## INSTRUCTIONS TO FOLLOW
Of all the lines in the entries below, give again exactly those starting at the line containing "personas pueden h" and ending at the line containing "busca representar a sectores diversos de", both ends included, and no others.
--
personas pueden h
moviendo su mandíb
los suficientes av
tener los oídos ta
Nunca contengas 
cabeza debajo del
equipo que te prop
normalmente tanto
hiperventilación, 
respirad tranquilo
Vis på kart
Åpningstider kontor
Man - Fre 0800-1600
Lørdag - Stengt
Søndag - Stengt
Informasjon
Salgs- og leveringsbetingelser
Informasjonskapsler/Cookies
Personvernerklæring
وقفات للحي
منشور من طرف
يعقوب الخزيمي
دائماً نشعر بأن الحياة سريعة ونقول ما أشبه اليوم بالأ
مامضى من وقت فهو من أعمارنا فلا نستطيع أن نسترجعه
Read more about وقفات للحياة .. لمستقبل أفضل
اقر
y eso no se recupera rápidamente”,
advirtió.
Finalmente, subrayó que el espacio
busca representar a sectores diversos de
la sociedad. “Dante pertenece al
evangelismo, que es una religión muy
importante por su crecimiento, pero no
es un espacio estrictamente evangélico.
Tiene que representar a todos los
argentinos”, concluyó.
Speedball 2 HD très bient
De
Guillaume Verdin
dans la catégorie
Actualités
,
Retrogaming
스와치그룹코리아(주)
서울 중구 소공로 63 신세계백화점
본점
--
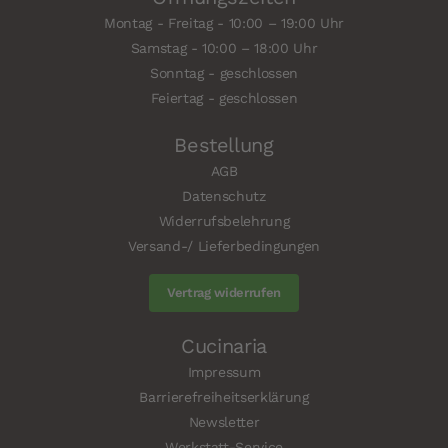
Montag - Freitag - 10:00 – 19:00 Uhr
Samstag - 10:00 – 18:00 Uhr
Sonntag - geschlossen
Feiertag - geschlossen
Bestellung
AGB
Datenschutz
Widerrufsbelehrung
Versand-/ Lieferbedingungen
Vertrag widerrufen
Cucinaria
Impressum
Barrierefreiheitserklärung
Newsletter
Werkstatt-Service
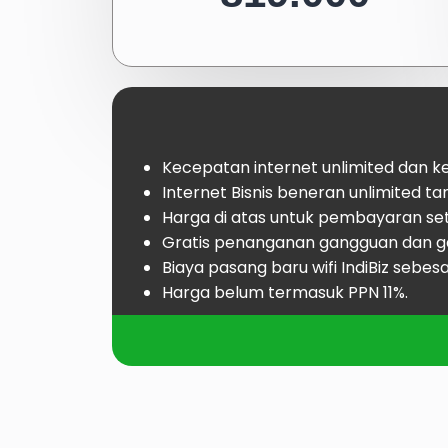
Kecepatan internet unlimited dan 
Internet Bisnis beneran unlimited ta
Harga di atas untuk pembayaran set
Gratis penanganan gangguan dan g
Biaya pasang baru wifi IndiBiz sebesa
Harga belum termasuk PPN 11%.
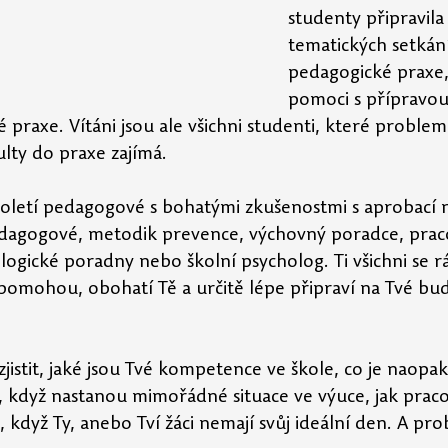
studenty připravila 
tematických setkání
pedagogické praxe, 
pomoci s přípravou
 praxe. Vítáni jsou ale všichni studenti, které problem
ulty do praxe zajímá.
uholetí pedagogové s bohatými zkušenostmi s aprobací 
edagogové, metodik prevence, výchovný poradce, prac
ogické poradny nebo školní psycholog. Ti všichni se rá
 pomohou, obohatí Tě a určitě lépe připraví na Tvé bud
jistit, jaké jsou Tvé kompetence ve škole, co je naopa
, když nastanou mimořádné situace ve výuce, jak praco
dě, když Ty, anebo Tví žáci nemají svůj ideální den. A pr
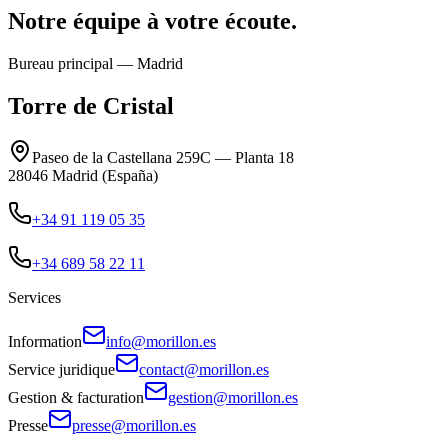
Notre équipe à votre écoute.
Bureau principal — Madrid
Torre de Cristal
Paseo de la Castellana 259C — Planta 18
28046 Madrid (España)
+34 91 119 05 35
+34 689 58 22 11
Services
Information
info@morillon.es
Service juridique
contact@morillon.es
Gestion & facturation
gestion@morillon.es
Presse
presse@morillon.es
--
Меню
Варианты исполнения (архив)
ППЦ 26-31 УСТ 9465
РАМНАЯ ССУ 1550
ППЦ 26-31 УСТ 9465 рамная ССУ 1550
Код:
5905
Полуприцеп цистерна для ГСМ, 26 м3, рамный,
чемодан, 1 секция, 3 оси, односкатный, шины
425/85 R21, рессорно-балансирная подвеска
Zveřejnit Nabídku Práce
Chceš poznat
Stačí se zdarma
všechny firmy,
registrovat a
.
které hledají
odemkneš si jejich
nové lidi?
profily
--
## COMPLETED TASK
personas pueden h
moviendo su mandíb
los suficientes av
tener los oídos ta
Nunca contengas 
cabeza debajo del
equipo que te prop
normalmente tanto
hiperventilación, 
respirad tranquilo
Vis på kart
Åpningstider kontor
Man - Fre 0800-1600
Lørdag - Stengt
Søndag - Stengt
Informasjon
Salgs- og leveringsbetingelser
Informasjonskapsler/Cookies
Personvernerklæring
وقفات للحي
منشور من طرف
يعقوب الخزيمي
دائماً نشعر بأن الحياة سريعة ونقول ما أشبه اليوم بالأ
مامضى من وقت فهو من أعمارنا فلا نستطيع أن نسترجعه
Read more about وقفات للحياة .. لمستقبل أفضل
اقر
y eso no se recupera rápidamente”,
advirtió.
Finalmente, subrayó que el espacio
busca representar a sectores diversos de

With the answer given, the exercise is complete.